We are standing by the entrance, which has in effect been turned into a ward.
It is a quite extraordinary sight. There are people with injuries lying everywhere, some on beds, some on mattresses, some just lying on bits of cloth stretched out on the stone floor.
There are amputees here, people with their heads swathed in bandages and, right in front of me, a Cuban doctor is treating a young girl, Fleury Solange, who was crushed as she tried to run from a building when the earthquake happened.
She has a quite dreadful wound across her back.
Medical teams from Spain, Colombia, Cuba, Venezuela and Chile are working here in very exacting conditions.
Ivan, a doctor from Havana, says Fleury Solange has now been stabilised.
"On the day of the earthquake, she suffered this injury to her abdomen," he says.
"She arrived here in a very bad state. We treated her wound and put this pipe in to try to drain her lung. She is a lot better but she is still in a critical state."
She is being looked after by her brother who, using a piece of cardboard, is fanning the flies away from her wound and from the drain that has been inserted into her lung.
He is very worried that, despite reassurances from the doctor, his sister is going to die.
The doctor says that one of the big risks now is that of secondary infection.
"Almost all of the patients who arrive here are septic," he says.
"They arrive here with gangrenous limbs because they are arriving very late and have often been under rubble for days."
Three hundred amputees
Outside the hospital, what once was the car park has been turned into an outpatients' department and there must be more than 100 patients here.
Many of them have been treated and could go home but, of course, they have no homes to go to. They were destroyed in the earthquake and every two or three minutes another patient arrives.
There is no functioning ambulance service so they are being brought in on the back of any available vehicle. A moment or two ago, one man came in on the back of a motorbike. It is a never-ending flow of humanity.
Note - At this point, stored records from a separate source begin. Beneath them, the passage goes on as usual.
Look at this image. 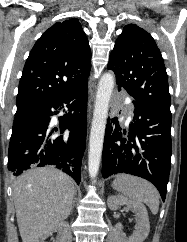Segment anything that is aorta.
I'll return each mask as SVG.
<instances>
[{"instance_id":"aorta-1","label":"aorta","mask_w":187,"mask_h":242,"mask_svg":"<svg viewBox=\"0 0 187 242\" xmlns=\"http://www.w3.org/2000/svg\"><path fill=\"white\" fill-rule=\"evenodd\" d=\"M114 84L115 77L109 72L102 75L98 84L88 153V171L92 179L97 176L100 167L109 101Z\"/></svg>"}]
</instances>
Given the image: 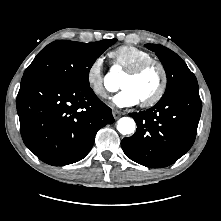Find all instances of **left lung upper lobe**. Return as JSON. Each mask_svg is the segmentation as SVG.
Listing matches in <instances>:
<instances>
[{
	"label": "left lung upper lobe",
	"mask_w": 221,
	"mask_h": 221,
	"mask_svg": "<svg viewBox=\"0 0 221 221\" xmlns=\"http://www.w3.org/2000/svg\"><path fill=\"white\" fill-rule=\"evenodd\" d=\"M145 46L156 53L166 72L167 87L162 98L180 90H198L195 75L175 52L162 45L146 44Z\"/></svg>",
	"instance_id": "5c2ea615"
}]
</instances>
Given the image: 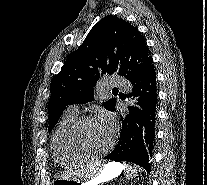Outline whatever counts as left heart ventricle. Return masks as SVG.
<instances>
[{
  "instance_id": "1",
  "label": "left heart ventricle",
  "mask_w": 207,
  "mask_h": 185,
  "mask_svg": "<svg viewBox=\"0 0 207 185\" xmlns=\"http://www.w3.org/2000/svg\"><path fill=\"white\" fill-rule=\"evenodd\" d=\"M112 131L102 125L97 119L86 123L80 131L81 142L92 151H102L111 142Z\"/></svg>"
}]
</instances>
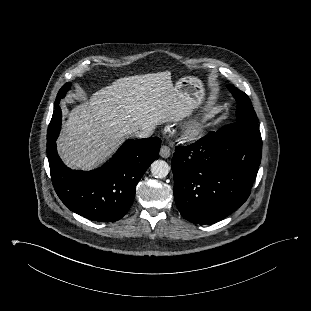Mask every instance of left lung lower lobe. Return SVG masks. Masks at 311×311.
<instances>
[{"mask_svg": "<svg viewBox=\"0 0 311 311\" xmlns=\"http://www.w3.org/2000/svg\"><path fill=\"white\" fill-rule=\"evenodd\" d=\"M258 128L232 123L189 146H178L172 158L174 198L190 222L212 224L248 198L261 161Z\"/></svg>", "mask_w": 311, "mask_h": 311, "instance_id": "0a47b994", "label": "left lung lower lobe"}]
</instances>
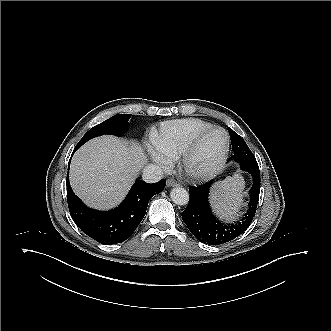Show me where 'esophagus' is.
Returning <instances> with one entry per match:
<instances>
[{
    "instance_id": "1",
    "label": "esophagus",
    "mask_w": 331,
    "mask_h": 331,
    "mask_svg": "<svg viewBox=\"0 0 331 331\" xmlns=\"http://www.w3.org/2000/svg\"><path fill=\"white\" fill-rule=\"evenodd\" d=\"M167 187H174V186H178L179 183L177 181H175L174 179H168L166 182Z\"/></svg>"
}]
</instances>
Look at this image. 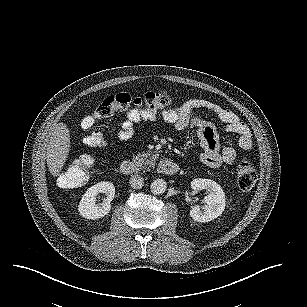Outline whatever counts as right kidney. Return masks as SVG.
<instances>
[{
    "label": "right kidney",
    "instance_id": "obj_1",
    "mask_svg": "<svg viewBox=\"0 0 307 307\" xmlns=\"http://www.w3.org/2000/svg\"><path fill=\"white\" fill-rule=\"evenodd\" d=\"M102 197L101 203H96V199ZM115 196V187L110 182L97 183L85 192L79 202L78 210L80 215L88 219H97L105 216L111 207V201Z\"/></svg>",
    "mask_w": 307,
    "mask_h": 307
}]
</instances>
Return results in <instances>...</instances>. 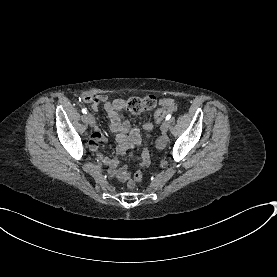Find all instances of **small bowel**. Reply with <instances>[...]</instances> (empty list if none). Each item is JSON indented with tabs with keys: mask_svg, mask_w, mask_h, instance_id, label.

Daniel Rincon, a Colombian doctor with the Red Cross, says the injuries have been quite appalling, and international surgeons have been carrying out an average of about 50 amputations a day.
"Maybe 300 people have lost a leg or foot or some part of their body," he says.
"Our surgeons have been working 24 hours a day."
Dr Rincon says that, compared to other hospitals in Port-au-Prince, they are quite well-equipped with bandages, medicines and other materials but he knows there are problems getting vital medical supplies in through the airport.
"It is too complicated to land at the airport because there are too many flights arriving but we have been coordinating our work with the United Nations and that is making our job easier," he adds.
The Red Cross has been able to set up a system to purify the limited mains water supply but, in common with most of Port-au-Prince, and the rest of Haiti, no international food relief has arrived here.